== Segment start ==

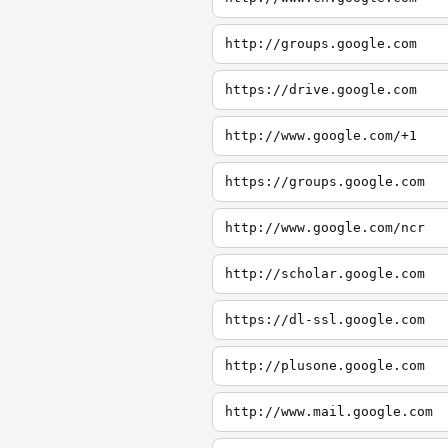
http://groups.google.com
https://drive.google.com
http://www.google.com/+1
https://groups.google.com
http://www.google.com/ncr
http://scholar.google.com
https://dl-ssl.google.com
http://plusone.google.com
http://www.mail.google.com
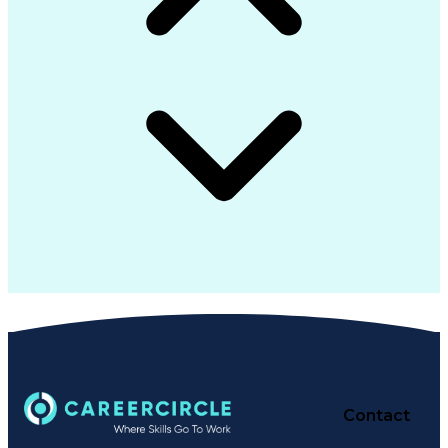
Contact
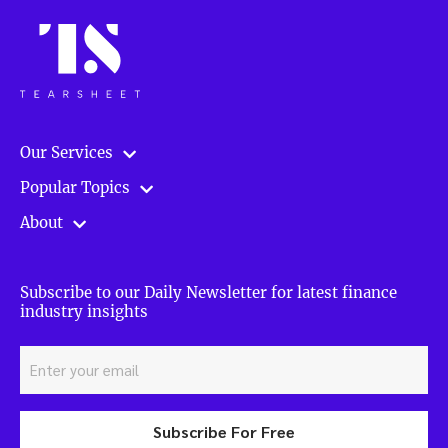
Our Services
Popular Topics
About
Subscribe to our Daily Newsletter for latest finance
industry insights
Subscribe For Free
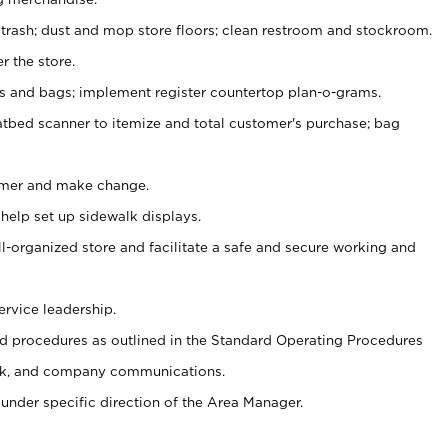
 trash; dust and mop store floors; clean restroom and stockroom.
r the store.
ps and bags; implement register countertop plan-o-grams.
atbed scanner to itemize and total customer's purchase; bag
omer and make change.
 help set up sidewalk displays.
ll-organized store and facilitate a safe and secure working and
ervice leadership.
 procedures as outlined in the Standard Operating Procedures
k, and company communications.
under specific direction of the Area Manager.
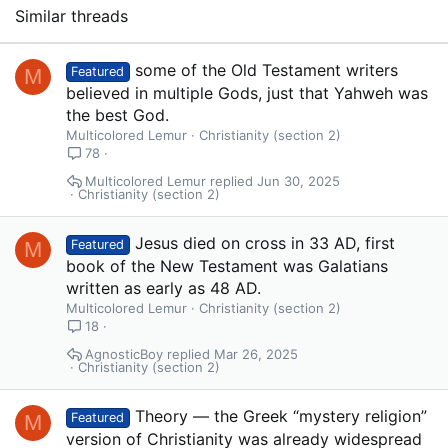
Similar threads
some of the Old Testament writers
M
Featured
believed in multiple Gods, just that Yahweh was
the best God.
Multicolored Lemur
Christianity (section 2)
78
Multicolored Lemur
Jun 30, 2025
Christianity (section 2)
Jesus died on cross in 33 AD, first
M
Featured
book of the New Testament was Galatians
written as early as 48 AD.
Multicolored Lemur
Christianity (section 2)
18
AgnosticBoy
Mar 26, 2025
Christianity (section 2)
Theory — the Greek “mystery religion”
M
Featured
version of Christianity was already widespread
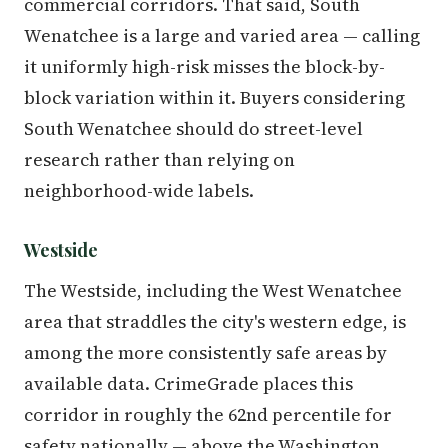
commercial corridors. That said, South
Wenatchee is a large and varied area — calling
it uniformly high-risk misses the block-by-
block variation within it. Buyers considering
South Wenatchee should do street-level
research rather than relying on
neighborhood-wide labels.
Westside
The Westside, including the West Wenatchee
area that straddles the city's western edge, is
among the more consistently safe areas by
available data. CrimeGrade places this
corridor in roughly the 62nd percentile for
safety nationally — above the Washington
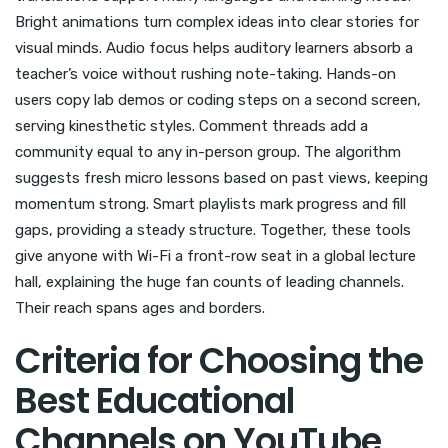
Bright animations turn complex ideas into clear stories for
visual minds. Audio focus helps auditory learners absorb a
teacher’s voice without rushing note-taking. Hands-on
users copy lab demos or coding steps on a second screen,
serving kinesthetic styles. Comment threads add a
community equal to any in-person group. The algorithm
suggests fresh micro lessons based on past views, keeping
momentum strong. Smart playlists mark progress and fill
gaps, providing a steady structure. Together, these tools
give anyone with Wi-Fi a front-row seat in a global lecture
hall, explaining the huge fan counts of leading channels.
Their reach spans ages and borders.
Criteria for Choosing the
Best Educational
Channels on YouTube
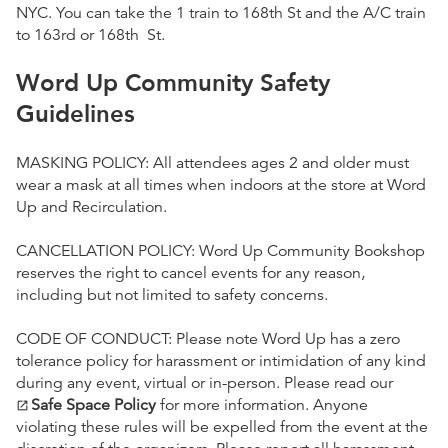
NYC. You can take the 1 train to 168th St and the A/C train
to 163rd or 168th St.
Word Up Community Safety
Guidelines
MASKING POLICY: All attendees ages 2 and older must
wear a mask at all times when indoors at the store at Word
Up and Recirculation.
CANCELLATION POLICY: Word Up Community Bookshop
reserves the right to cancel events for any reason,
including but not limited to safety concerns.
CODE OF CONDUCT: Please note Word Up has a zero
tolerance policy for harassment or intimidation of any kind
during any event, virtual or in-person. Please read our
Safe Space Policy
for more information. Anyone
open_in_new
violating these rules will be expelled from the event at the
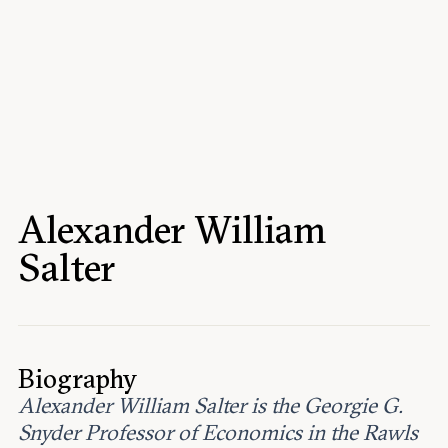
Events
Upcoming events
Past events
Civitas Outlook
Outlook articles
Submissions
Alexander William
About Civitas Outlook
Salter
Fellows
Fellow directory
Biography
About Us
Alexander William Salter is the Georgie G.
Snyder Professor of Economics in the Rawls
Who we are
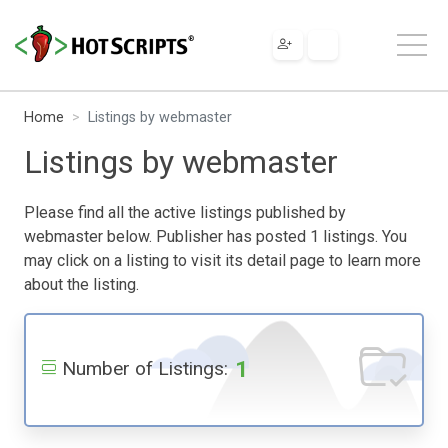
Home
Listings by webmaster
Listings by webmaster
Please find all the active listings published by
webmaster below. Publisher has posted 1 listings. You
may click on a listing to visit its detail page to learn more
about the listing.
1
Number of Listings:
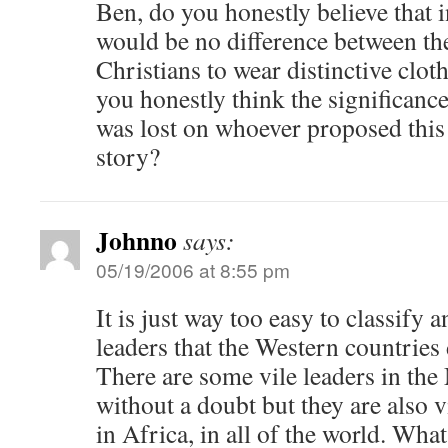
Ben, do you honestly believe that i
would be no difference between the
Christians to wear distinctive clo
you honestly think the significance
was lost on whoever proposed this
story?
Johnno
says:
05/19/2006 at 8:55 pm
It is just way too easy to classify
leaders that the Western countries d
There are some vile leaders in the
without a doubt but they are also v
in Africa, in all of the world. Wha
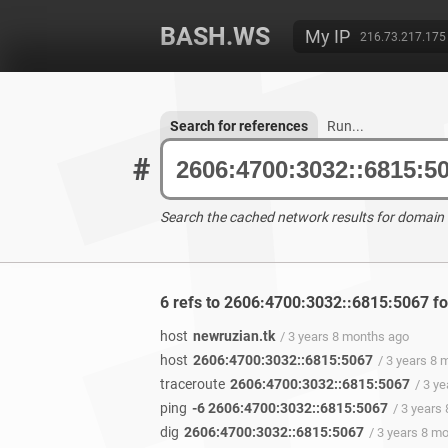
BASH.WS
My IP
216.73.217.175
Search for references
Run...
#
Search the cached network results for domain
6 refs to 2606:4700:3032::6815:5067 f
host
newruzian.tk
/ 3 years 8 months ago
host
2606:4700:3032::6815:5067
/ 3 years 8
traceroute
2606:4700:3032::6815:5067
/ 3 y
ping
-6 2606:4700:3032::6815:5067
/ 3 years
dig
2606:4700:3032::6815:5067
/ 3 years 8 m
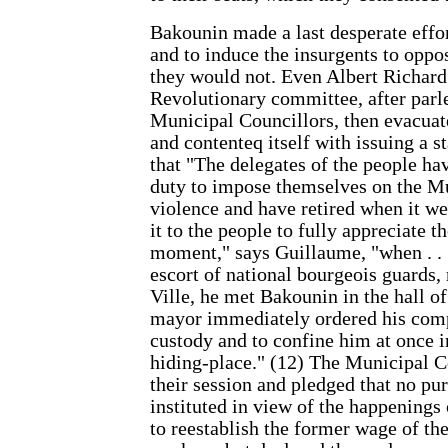
Bakounin made a last desperate effor
and to induce the insurgents to oppos
they would not. Even Albert Richard
Revolutionary committee, after parl
Municipal Councillors, then evacuat
and contenteq itself with issuing a s
that "The delegates of the people hav
duty to impose themselves on the M
violence and have retired when it we
it to the people to fully appreciate th
moment," says Guillaume, "when . .
escort of national bourgeois guards,
Ville, he met Bakounin in the hall o
mayor immediately ordered his comp
custody and to confine him at once 
hiding-place." (12) The Municipal C
their session and pledged that no pu
instituted in view of the happenings
to reestablish the former wage of th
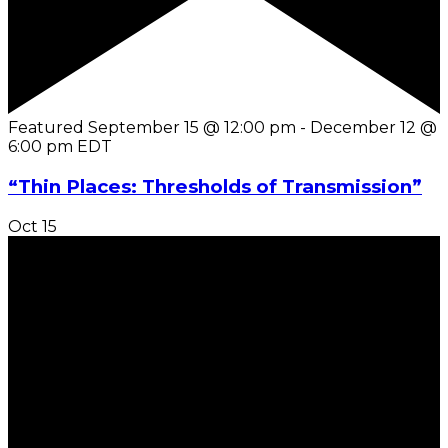
Featured
September 15 @ 12:00 pm
-
December 12 @
6:00 pm
EDT
“Thin Places: Thresholds of Transmission”
Oct
15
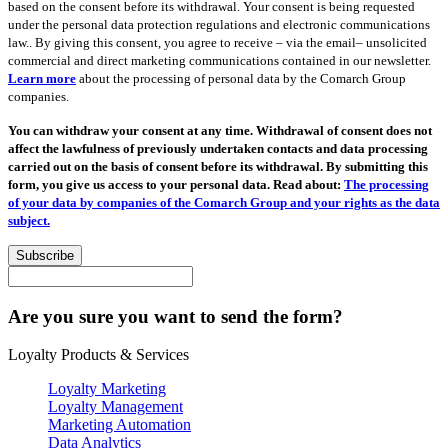
based on the consent before its withdrawal. Your consent is being requested
under the personal data protection regulations and electronic communications
law.. By giving this consent, you agree to receive – via the email– unsolicited
commercial and direct marketing communications contained in our newsletter.
Learn more
about the processing of personal data by the Comarch Group
companies.
You can withdraw your consent at any time. Withdrawal of consent does not
affect the lawfulness of previously undertaken contacts and data processing
carried out on the basis of consent before its withdrawal. By submitting this
form, you give us access to your personal data. Read about:
The processing
of your data by companies of the Comarch Group and your rights as the data
subject.
Subscribe
Are you sure you want to send the form?
Loyalty Products & Services
Loyalty Marketing
Loyalty Management
Marketing Automation
Data Analytics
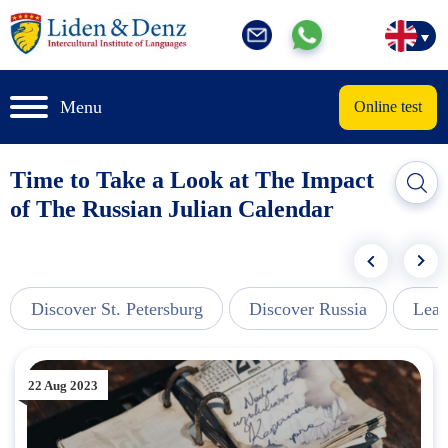
Menu
Online test
Time to Take a Look at The Impact
of The Russian Julian Calendar
Discover St. Petersburg
Discover Russia
Lear
22 Aug 2023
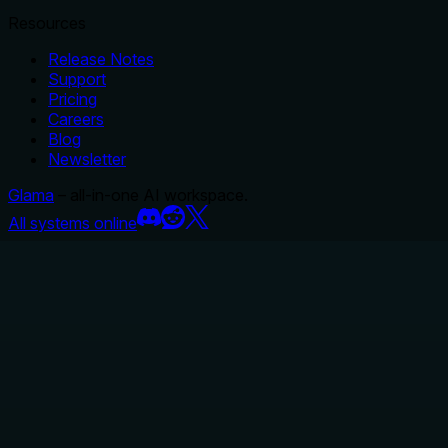
Resources
Release Notes
Support
Pricing
Careers
Blog
Newsletter
Glama
– all-in-one AI workspace.
All systems online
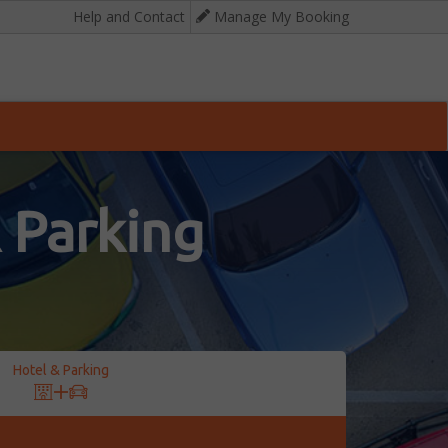
Help and Contact
Manage My Booking
 Parking
Hotel & Parking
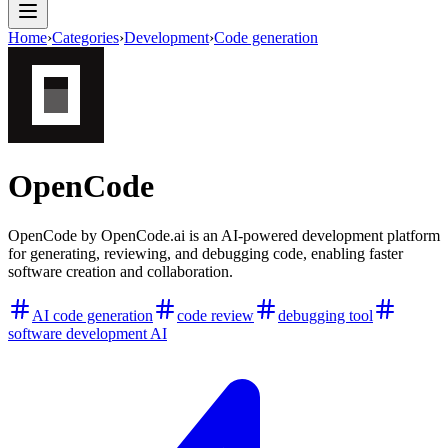
Home
›
Categories
›
Development
›
Code generation
OpenCode
OpenCode by OpenCode.ai is an AI-powered development platform
for generating, reviewing, and debugging code, enabling faster
software creation and collaboration.
AI code generation
code review
debugging tool
software development AI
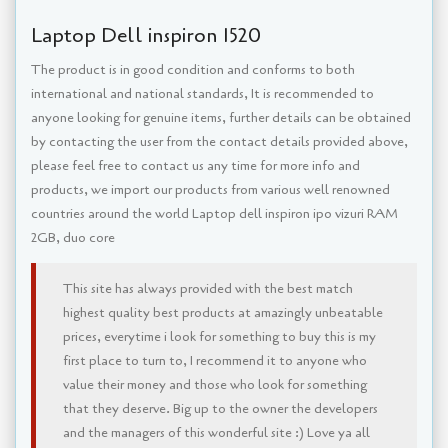
Laptop Dell inspiron 1520
The product is in good condition and conforms to both
international and national standards, It is recommended to
anyone looking for genuine items, further details can be obtained
by contacting the user from the contact details provided above,
please feel free to contact us any time for more info and
products, we import our products from various well renowned
countries around the world Laptop dell inspiron ipo vizuri RAM
2GB, duo core
This site has always provided with the best match
highest quality best products at amazingly unbeatable
prices, everytime i look for something to buy this is my
first place to turn to, I recommend it to anyone who
value their money and those who look for something
that they deserve. Big up to the owner the developers
and the managers of this wonderful site :) Love ya all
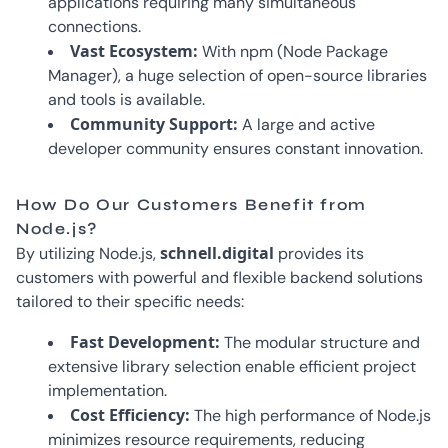
applications requiring many simultaneous
connections.
Vast Ecosystem:
With npm (Node Package
Manager), a huge selection of open-source libraries
and tools is available.
Community Support:
A large and active
developer community ensures constant innovation.
How Do Our Customers Benefit from
Node.js?
schnell.digital
By utilizing Node.js,
provides its
customers with powerful and flexible backend solutions
tailored to their specific needs:
Fast Development:
The modular structure and
extensive library selection enable efficient project
implementation.
Cost Efficiency:
The high performance of Node.js
minimizes resource requirements, reducing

== Segment end ==

Work request - Only the pictures stay behind; copy everything else in the records above exactly.

Output for this exercise -
http://groups.google.com
https://drive.google.com
http://www.google.com/+1
https://groups.google.com
http://www.google.com/ncr
http://scholar.google.com
https://dl-ssl.google.com
http://plusone.google.com
http://www.mail.google.com
Contact
Our Services
Popular Topics
About
Subscribe to our Daily Newsletter for latest finance
industry insights
Subscribe For Free
 trash; dust and mop store floors; clean restroom and stockroom.
r the store.
ps and bags; implement register countertop plan-o-grams.
atbed scanner to itemize and total customer's purchase; bag
omer and make change.
 help set up sidewalk displays.
ll-organized store and facilitate a safe and secure working and
ervice leadership.
 procedures as outlined in the Standard Operating Procedures
k, and company communications.
under specific direction of the Area Manager.
Similar threads
some of the Old Testament writers
M
Featured
believed in multiple Gods, just that Yahweh was
the best God.
Multicolored Lemur
Christianity (section 2)
78
Multicolored Lemur
Jun 30, 2025
Christianity (section 2)
Jesus died on cross in 33 AD, first
M
Featured
book of the New Testament was Galatians
written as early as 48 AD.
Multicolored Lemur
Christianity (section 2)
18
AgnosticBoy
Mar 26, 2025
Christianity (section 2)
Theory — the Greek “mystery religion”
M
Featured
version of Christianity was already widespread
commercial corridors. That said, South
Wenatchee is a large and varied area — calling
it uniformly high-risk misses the block-by-
block variation within it. Buyers considering
South Wenatchee should do street-level
research rather than relying on
neighborhood-wide labels.
Westside
The Westside, including the West Wenatchee
area that straddles the city's western edge, is
among the more consistently safe areas by
available data. CrimeGrade places this
corridor in roughly the 62nd percentile for
safety nationally — above the Washington
Bright animations turn complex ideas into clear stories for
visual minds. Audio focus helps auditory learners absorb a
teacher’s voice without rushing note-taking. Hands-on
users copy lab demos or coding steps on a second screen,
serving kinesthetic styles. Comment threads add a
community equal to any in-person group. The algorithm
suggests fresh micro lessons based on past views, keeping
momentum strong. Smart playlists mark progress and fill
gaps, providing a steady structure. Together, these tools
give anyone with Wi-Fi a front-row seat in a global lecture
hall, explaining the huge fan counts of leading channels.
Their reach spans ages and borders.
Criteria for Choosing the
Best Educational
Channels on YouTube
NYC. You can take the 1 train to 168th St and the A/C train
to 163rd or 168th St.
Word Up Community Safety
Guidelines
MASKING POLICY: All attendees ages 2 and older must
wear a mask at all times when indoors at the store at Word
Up and Recirculation.
CANCELLATION POLICY: Word Up Community Bookshop
reserves the right to cancel events for any reason,
including but not limited to safety concerns.
CODE OF CONDUCT: Please note Word Up has a zero
tolerance policy for harassment or intimidation of any kind
during any event, virtual or in-person. Please read our
Safe Space Policy
for more information. Anyone
open_in_new
violating these rules will be expelled from the event at the
Events
Upcoming events
Past events
Civitas Outlook
Outlook articles
Submissions
Alexander William
About Civitas Outlook
Salter
Fellows
Fellow directory
Biography
About Us
Alexander William Salter is the Georgie G.
Snyder Professor of Economics in the Rawls
Who we are
Home
Listings by webmaster
Listings by webmaster
Please find all the active listings published by
webmaster below. Publisher has posted 1 listings. You
may click on a listing to visit its detail page to learn more
about the listing.
1
Number of Listings:
Ben, do you honestly believe that i
would be no difference between the
Christians to wear distinctive clo
you honestly think the significance
was lost on whoever proposed this
story?
Johnno
says:
05/19/2006 at 8:55 pm
It is just way too easy to classify
leaders that the Western countries d
There are some vile leaders in the
without a doubt but they are also v
in Africa, in all of the world. Wha
BASH.WS
My IP
216.73.217.175
Search for references
Run...
#
Search the cached network results for domain
6 refs to 2606:4700:3032::6815:5067 f
host
newruzian.tk
/ 3 years 8 months ago
host
2606:4700:3032::6815:5067
/ 3 years 8
traceroute
2606:4700:3032::6815:5067
/ 3 y
ping
-6 2606:4700:3032::6815:5067
/ 3 years
dig
2606:4700:3032::6815:5067
/ 3 years 8 m
Bakounin made a last desperate effor
and to induce the insurgents to oppos
they would not. Even Albert Richard
Revolutionary committee, after parl
Municipal Councillors, then evacuat
and contenteq itself with issuing a s
that "The delegates of the people hav
duty to impose themselves on the M
violence and have retired when it we
it to the people to fully appreciate th
moment," says Guillaume, "when . .
escort of national bourgeois guards,
Ville, he met Bakounin in the hall o
mayor immediately ordered his comp
custody and to confine him at once 
hiding-place." (12) The Municipal C
their session and pledged that no pu
instituted in view of the happenings
to reestablish the former wage of th
Featured
September 15 @ 12:00 pm
-
December 12 @
6:00 pm
EDT
“Thin Places: Thresholds of Transmission”
Oct
15
based on the consent before its withdrawal. Your consent is being requested
under the personal data protection regulations and electronic communications
law.. By giving this consent, you agree to receive – via the email– unsolicited
commercial and direct marketing communications contained in our newsletter.
Learn more
about the processing of personal data by the Comarch Group
companies.
You can withdraw your consent at any time. Withdrawal of consent does not
affect the lawfulness of previously undertaken contacts and data processing
carried out on the basis of consent before its withdrawal. By submitting this
form, you give us access to your personal data. Read about:
The processing
of your data by companies of the Comarch Group and your rights as the data
subject.
Subscribe
Are you sure you want to send the form?
Loyalty Products & Services
Loyalty Marketing
Loyalty Management
Marketing Automation
Data Analytics
Menu
Online test
Time to Take a Look at The Impact
of The Russian Julian Calendar
Discover St. Petersburg
Discover Russia
Lear
22 Aug 2023
Resources
Release Notes
Support
Pricing
Careers
Blog
Newsletter
Glama
– all-in-one AI workspace.
All systems online
Help and Contact
Manage My Booking
 Parking
Hotel & Parking
Home
›
Categories
›
Development
›
Code generation
OpenCode
OpenCode by OpenCode.ai is an AI-powered development platform
for generating, reviewing, and debugging code, enabling faster
software creation and collaboration.
AI code generation
code review
debugging tool
software development AI
Laptop Dell inspiron 1520
The product is in good condition and conforms to both
international and national standards, It is recommended to
anyone looking for genuine items, further details can be obtained
by contacting the user from the contact details provided above,
please feel free to contact us any time for more info and
products, we import our products from various well renowned
countries around the world Laptop dell inspiron ipo vizuri RAM
2GB, duo core
This site has always provided with the best match
highest quality best products at amazingly unbeatable
prices, everytime i look for something to buy this is my
first place to turn to, I recommend it to anyone who
value their money and those who look for something
that they deserve. Big up to the owner the developers
and the managers of this wonderful site :) Love ya all
applications requiring many simultaneous
connections.
Vast Ecosystem:
With npm (Node Package
Manager), a huge selection of open-source libraries
and tools is available.
Community Support:
A large and active
developer community ensures constant innovation.
How Do Our Customers Benefit from
Node.js?
schnell.digital
By utilizing Node.js,
provides its
customers with powerful and flexible backend solutions
tailored to their specific needs:
Fast Development:
The modular structure and
extensive library selection enable efficient project
implementation.
Cost Efficiency:
The high performance of Node.js
minimizes resource requirements, reducing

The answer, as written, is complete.